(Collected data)

Start of Block

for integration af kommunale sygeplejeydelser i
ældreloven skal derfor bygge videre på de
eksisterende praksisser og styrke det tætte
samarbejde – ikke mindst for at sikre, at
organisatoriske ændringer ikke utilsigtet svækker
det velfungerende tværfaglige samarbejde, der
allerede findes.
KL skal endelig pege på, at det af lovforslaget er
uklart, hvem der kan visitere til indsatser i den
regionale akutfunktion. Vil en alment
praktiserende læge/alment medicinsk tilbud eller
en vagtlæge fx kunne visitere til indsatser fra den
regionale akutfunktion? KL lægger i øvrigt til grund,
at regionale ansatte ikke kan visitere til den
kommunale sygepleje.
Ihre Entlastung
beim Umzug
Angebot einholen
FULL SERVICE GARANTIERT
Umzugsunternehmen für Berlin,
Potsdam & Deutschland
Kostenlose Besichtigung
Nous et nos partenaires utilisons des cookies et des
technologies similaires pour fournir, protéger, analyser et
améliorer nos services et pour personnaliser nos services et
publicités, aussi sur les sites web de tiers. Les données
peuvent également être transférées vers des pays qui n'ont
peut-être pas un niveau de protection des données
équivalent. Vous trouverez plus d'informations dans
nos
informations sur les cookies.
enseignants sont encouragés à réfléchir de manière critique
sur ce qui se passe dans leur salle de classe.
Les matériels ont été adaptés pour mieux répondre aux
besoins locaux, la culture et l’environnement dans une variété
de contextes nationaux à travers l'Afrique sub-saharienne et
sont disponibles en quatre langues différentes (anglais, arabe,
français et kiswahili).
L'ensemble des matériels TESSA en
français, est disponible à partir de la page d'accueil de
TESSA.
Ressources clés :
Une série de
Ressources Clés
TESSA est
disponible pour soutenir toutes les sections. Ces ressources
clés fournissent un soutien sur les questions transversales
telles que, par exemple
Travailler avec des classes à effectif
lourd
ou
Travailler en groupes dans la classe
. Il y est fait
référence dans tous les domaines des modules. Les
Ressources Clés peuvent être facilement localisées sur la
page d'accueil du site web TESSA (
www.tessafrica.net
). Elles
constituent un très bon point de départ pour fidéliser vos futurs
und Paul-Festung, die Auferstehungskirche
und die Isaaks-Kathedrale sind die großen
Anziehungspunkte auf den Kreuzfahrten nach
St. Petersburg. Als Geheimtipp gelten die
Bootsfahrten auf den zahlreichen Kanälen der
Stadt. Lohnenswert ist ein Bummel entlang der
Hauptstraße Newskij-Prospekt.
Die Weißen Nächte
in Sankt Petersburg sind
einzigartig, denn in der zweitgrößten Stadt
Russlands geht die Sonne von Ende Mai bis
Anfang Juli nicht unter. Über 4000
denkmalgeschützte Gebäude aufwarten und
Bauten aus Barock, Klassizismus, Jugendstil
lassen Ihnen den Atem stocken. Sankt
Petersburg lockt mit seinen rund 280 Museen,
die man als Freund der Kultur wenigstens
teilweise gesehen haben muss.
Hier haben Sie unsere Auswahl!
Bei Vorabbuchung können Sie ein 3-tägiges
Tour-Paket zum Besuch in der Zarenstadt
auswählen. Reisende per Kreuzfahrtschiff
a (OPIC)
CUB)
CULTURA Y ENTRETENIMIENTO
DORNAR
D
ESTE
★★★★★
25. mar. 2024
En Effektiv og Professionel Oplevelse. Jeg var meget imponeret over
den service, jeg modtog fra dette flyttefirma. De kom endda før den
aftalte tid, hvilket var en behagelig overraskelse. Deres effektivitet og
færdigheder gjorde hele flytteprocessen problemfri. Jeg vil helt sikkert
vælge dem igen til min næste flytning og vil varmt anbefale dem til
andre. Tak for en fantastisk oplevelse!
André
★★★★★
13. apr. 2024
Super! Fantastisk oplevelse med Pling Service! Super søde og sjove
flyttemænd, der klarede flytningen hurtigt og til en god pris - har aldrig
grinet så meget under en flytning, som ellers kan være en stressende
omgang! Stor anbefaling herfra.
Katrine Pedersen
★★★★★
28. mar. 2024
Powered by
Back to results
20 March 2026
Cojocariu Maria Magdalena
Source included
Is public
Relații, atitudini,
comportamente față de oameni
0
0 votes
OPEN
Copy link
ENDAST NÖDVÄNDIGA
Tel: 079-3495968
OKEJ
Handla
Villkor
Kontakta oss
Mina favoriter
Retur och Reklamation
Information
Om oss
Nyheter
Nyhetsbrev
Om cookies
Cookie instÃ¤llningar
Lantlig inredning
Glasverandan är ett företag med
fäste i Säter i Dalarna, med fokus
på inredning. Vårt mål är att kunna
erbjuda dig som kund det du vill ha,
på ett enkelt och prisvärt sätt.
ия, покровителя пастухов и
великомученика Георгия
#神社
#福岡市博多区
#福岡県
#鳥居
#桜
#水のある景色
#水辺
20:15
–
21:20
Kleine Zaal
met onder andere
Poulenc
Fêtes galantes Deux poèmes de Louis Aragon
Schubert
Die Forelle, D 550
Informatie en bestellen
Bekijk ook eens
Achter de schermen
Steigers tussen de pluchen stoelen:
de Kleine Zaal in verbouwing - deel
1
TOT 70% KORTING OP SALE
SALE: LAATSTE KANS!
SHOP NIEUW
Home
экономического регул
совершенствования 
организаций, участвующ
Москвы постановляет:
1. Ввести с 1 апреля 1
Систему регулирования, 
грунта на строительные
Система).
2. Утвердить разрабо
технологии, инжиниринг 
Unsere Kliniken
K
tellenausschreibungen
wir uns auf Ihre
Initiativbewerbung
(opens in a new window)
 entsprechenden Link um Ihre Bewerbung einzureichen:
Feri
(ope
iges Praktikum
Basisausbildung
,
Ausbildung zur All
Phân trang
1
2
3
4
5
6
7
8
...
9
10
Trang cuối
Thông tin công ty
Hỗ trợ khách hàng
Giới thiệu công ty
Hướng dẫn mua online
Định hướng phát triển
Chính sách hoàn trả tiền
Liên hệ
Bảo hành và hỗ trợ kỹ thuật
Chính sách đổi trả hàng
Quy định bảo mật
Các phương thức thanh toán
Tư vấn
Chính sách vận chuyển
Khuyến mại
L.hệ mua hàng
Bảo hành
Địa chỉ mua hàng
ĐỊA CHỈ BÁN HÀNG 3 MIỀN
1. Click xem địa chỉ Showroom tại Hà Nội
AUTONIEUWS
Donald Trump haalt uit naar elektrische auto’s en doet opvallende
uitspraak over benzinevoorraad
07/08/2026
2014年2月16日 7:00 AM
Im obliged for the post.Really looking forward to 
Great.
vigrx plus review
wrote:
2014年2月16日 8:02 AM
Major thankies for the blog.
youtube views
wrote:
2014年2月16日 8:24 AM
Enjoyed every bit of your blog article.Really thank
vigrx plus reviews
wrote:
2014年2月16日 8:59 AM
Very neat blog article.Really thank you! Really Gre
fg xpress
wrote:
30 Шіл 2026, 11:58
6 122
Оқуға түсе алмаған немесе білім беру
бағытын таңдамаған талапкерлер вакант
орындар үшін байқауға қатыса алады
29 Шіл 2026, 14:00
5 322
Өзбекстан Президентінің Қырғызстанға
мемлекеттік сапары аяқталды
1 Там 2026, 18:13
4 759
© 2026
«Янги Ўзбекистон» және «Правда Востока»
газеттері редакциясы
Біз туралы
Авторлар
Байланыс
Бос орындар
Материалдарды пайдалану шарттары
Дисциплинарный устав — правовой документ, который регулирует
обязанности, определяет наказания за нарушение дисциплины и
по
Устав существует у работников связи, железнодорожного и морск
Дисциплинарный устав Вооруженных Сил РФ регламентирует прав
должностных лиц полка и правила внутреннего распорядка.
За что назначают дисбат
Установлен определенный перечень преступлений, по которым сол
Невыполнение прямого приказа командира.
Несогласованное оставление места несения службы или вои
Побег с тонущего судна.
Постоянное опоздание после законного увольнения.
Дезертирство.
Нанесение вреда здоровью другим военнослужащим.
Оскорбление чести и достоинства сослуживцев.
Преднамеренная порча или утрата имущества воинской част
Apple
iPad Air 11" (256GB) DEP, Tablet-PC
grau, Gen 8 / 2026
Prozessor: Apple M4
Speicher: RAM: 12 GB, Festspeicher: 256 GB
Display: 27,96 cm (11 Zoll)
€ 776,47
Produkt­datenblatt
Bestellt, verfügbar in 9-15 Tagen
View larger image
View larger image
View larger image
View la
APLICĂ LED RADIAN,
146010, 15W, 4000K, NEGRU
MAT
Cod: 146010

End of Block

## Task requirements
Begin at the line that has "великомученика Георгия" in the entries above; stop after the line that has "wir uns auf Ihre". Transcribe exactly those lines and no others.

## Response below
великомученика Георгия
#神社
#福岡市博多区
#福岡県
#鳥居
#桜
#水のある景色
#水辺
20:15
–
21:20
Kleine Zaal
met onder andere
Poulenc
Fêtes galantes Deux poèmes de Louis Aragon
Schubert
Die Forelle, D 550
Informatie en bestellen
Bekijk ook eens
Achter de schermen
Steigers tussen de pluchen stoelen:
de Kleine Zaal in verbouwing - deel
1
TOT 70% KORTING OP SALE
SALE: LAATSTE KANS!
SHOP NIEUW
Home
экономического регул
совершенствования 
организаций, участвующ
Москвы постановляет:
1. Ввести с 1 апреля 1
Систему регулирования, 
грунта на строительные
Система).
2. Утвердить разрабо
технологии, инжиниринг 
Unsere Kliniken
K
tellenausschreibungen
wir uns auf Ihre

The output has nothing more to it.